# Problem details
Write the entries below out again exactly, but skip the pictures.

- Opening Delimiter -

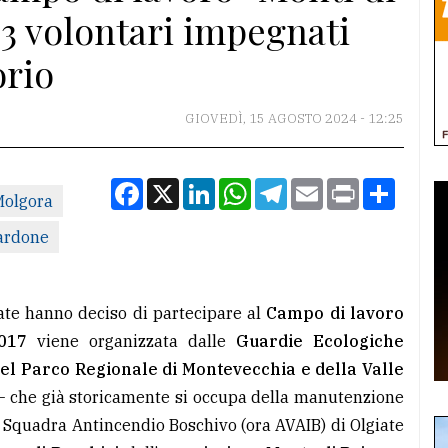
253 volontari impegnati
orio
GIOVEDÌ, 15 AGOSTO 2024 - 12:25
Facebook
X
LinkedIn
WhatsApp
Telegram
Email
Print
Condiv
Molgora
ardone
ate hanno deciso di partecipare al
Campo di lavoro
017
viene organizzata dalle
Guardie Ecologiche
el Parco Regionale di Montevecchia e della Valle
 che già storicamente si occupa della manutenzione
a Squadra Antincendio Boschivo (ora AVAIB) di Olgiate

- Closing Delimiter -

# Solution to this problem
253 volontari impegnati
orio
GIOVEDÌ, 15 AGOSTO 2024 - 12:25
Facebook
X
LinkedIn
WhatsApp
Telegram
Email
Print
Condiv
Molgora
ardone
ate hanno deciso di partecipare al
Campo di lavoro
017
viene organizzata dalle
Guardie Ecologiche
el Parco Regionale di Montevecchia e della Valle
 che già storicamente si occupa della manutenzione
a Squadra Antincendio Boschivo (ora AVAIB) di Olgiate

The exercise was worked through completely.